Loeb--Between Sea and Sky

A Sled Named Pre-1918

Perhaps my best bit of imaginative music criticism--

Between Sea and Sky is like Citizen Kane.

Between Sea and Sky opens with a wisp of a tune--four notes rising stepwise. 100% pre-1918.

The opening gets the tune under our skin but also starts to turn it upside down. The heart of the piece is descending music, almost unbearably sad.

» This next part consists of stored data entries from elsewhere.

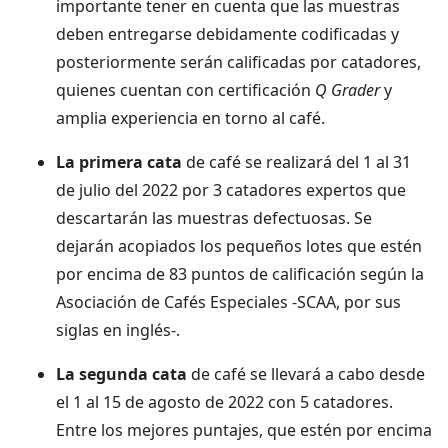
importante tener en cuenta que las muestras
deben entregarse debidamente codificadas y
posteriormente serán calificadas por catadores,
quienes cuentan con certificación
Q Grader
y
amplia experiencia en torno al café.
La primera cata
de café se realizará del 1 al 31
de julio del 2022 por 3 catadores expertos que
descartarán las muestras defectuosas. Se
dejarán acopiados los pequeños lotes que estén
por encima de 83 puntos de calificación según la
Asociación de Cafés Especiales -SCAA, por sus
siglas en inglés-.
La segunda cata
de café se llevará a cabo desde
el 1 al 15 de agosto de 2022 con 5 catadores.
Entre los mejores puntajes, que estén por encima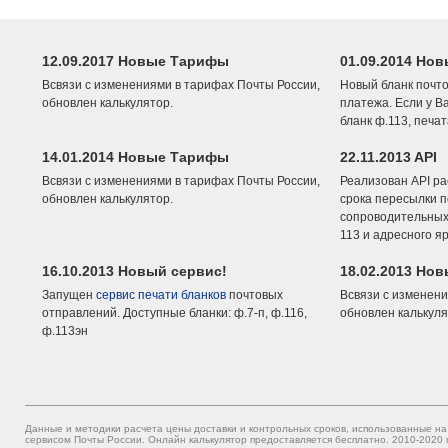
12.09.2017 Новые Тарифы
01.09.2014 Нов
Всвязи с изменениями в тарифах Почты России,
Новый бланк почто
обновлен калькулятор.
платежа. Если у В
бланк ф.113, печа
14.01.2014 Новые Тарифы
22.11.2013 API
Всвязи с изменениями в тарифах Почты России,
Реализован API ра
обновлен калькулятор.
срока пересылки п
сопроводительных 
113 и адресного я
16.10.2013 Новый сервис!
18.02.2013 Но
Запущен
сервис печати бланков
почтовых
Всвязи с изменени
отправлений. Доступные бланки: ф.7-п, ф.116,
обновлен калькуля
ф.113эн
Данные и методики расчета цены доставки и контрольных сроков, использованные на
сервисом Почты России. Онлайн калькулятор предоставляется бесплатно. 2010-2020 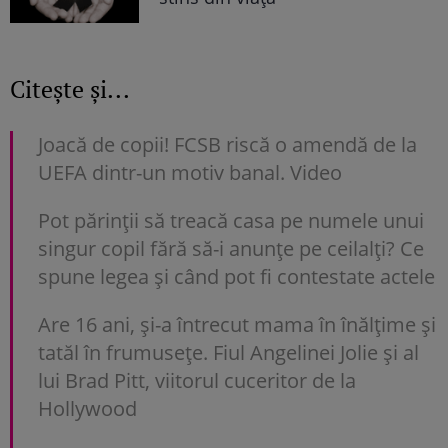
Citește și...
Joacă de copii! FCSB riscă o amendă de la
UEFA dintr-un motiv banal. Video
Pot părinții să treacă casa pe numele unui
singur copil fără să-i anunțe pe ceilalți? Ce
spune legea și când pot fi contestate actele
Are 16 ani, și-a întrecut mama în înălțime și
tatăl în frumusețe. Fiul Angelinei Jolie și al
lui Brad Pitt, viitorul cuceritor de la
Hollywood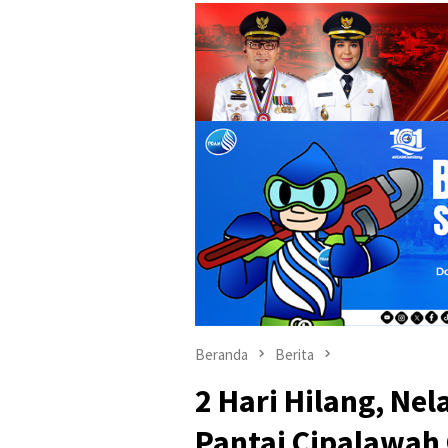
Beranda
Berita
2 Hari Hilang, N
Pantai Cipalawah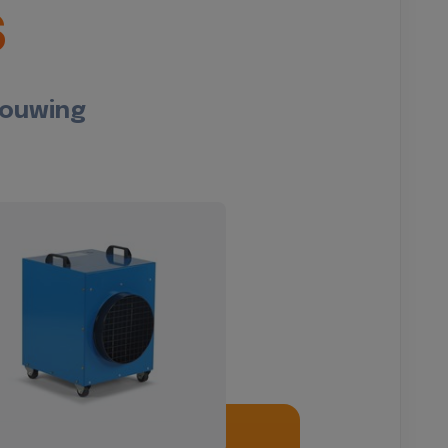
s
bouwing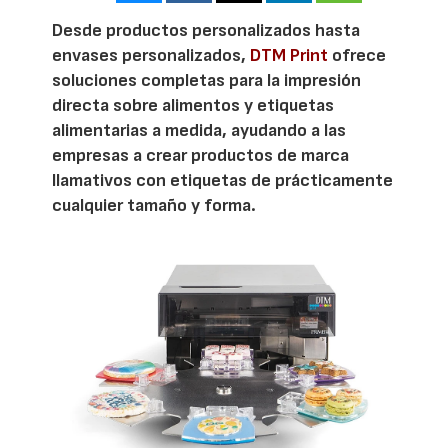
Desde productos personalizados hasta
envases personalizados,
DTM Print
ofrece
soluciones completas para la impresión
directa sobre alimentos y etiquetas
alimentarias a medida, ayudando a las
empresas a crear productos de marca
llamativos con etiquetas de prácticamente
cualquier tamaño y forma.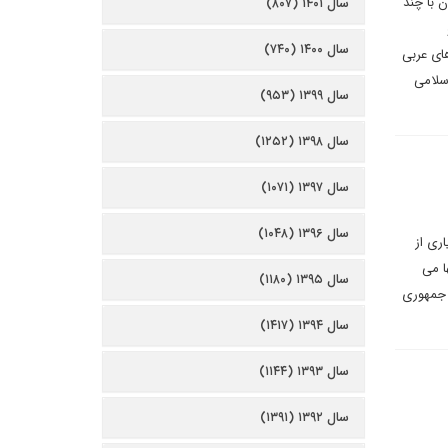
ن با چند
سال ۱۴۰۱ (۸۰۷)
سال ۱۴۰۰ (۷۴۰)
های عربی
اسلامی
سال ۱۳۹۹ (۹۵۳)
سال ۱۳۹۸ (۱۲۵۲)
سال ۱۳۹۷ (۱۰۷۱)
سال ۱۳۹۶ (۱۰۴۸)
ری از
ا می
سال ۱۳۹۵ (۱۱۸۰)
 جمهوری
سال ۱۳۹۴ (۱۴۱۷)
سال ۱۳۹۳ (۱۱۴۴)
سال ۱۳۹۲ (۱۳۹۱)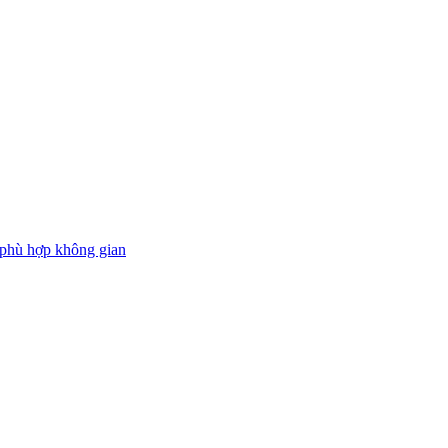
 phù hợp không gian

A gnostic wasteland of descent.

I can get lost in the sad descending music, but listening carefully, phrase by phrase, I understand each gesture.Surprisingly the composer finds something in those depths, in those desperately sad descending, expiring lines.

The return of the modestly rising opening tune is the Citizen Kane moment translated into David Loeb's musical vocabulary.

Orson Wells responds to Jorge Luis Borges' review

"We all know that a party, a palace, a great undertaking, a lunch for writers and journalists, an atmosphere of cordial and spontaneous camaraderie, are essentially horrendous." (Borges review of Citizen Kane"

I think:

Likewise, a century of wars and revolutions-musical and political revolutions. Loeb didn't join any of the 20th C. musical revolutions, but he acquire the appetite for harmonic labyrinths. He recentered that on pre-1918, but even more pre-Renaissance and Asian musical idioms. A syncretist's syncretist.

When we embrace integration to this degree, revolutions the merest blip.


Srdjan Berdovic, Carlo Valte, Mariano Aguirre, guitars

David Loeb Website

from Loeb's website--

Although David Loeb began composing at the age of six, he destroyed everything he had written prior to beginning his studies at Mannes (not to mention some things written much later). Nevertheless the works written since then now number well over one thousand, and he continues to produce new compositions in diverse media frequently. Moving back and forth between residences in New York and Kyoto and often making shorter trips from both places actually increases his output rather than slowing it down. Changes of climate, cuisine, culture, language, art, and above all music seem to provide considerable stimulation for creativity.

Loeb created his unique international style. Each instrument is a mask. When he writes for guitar, the mask is part biwa and shamisen, part Renaissance lute.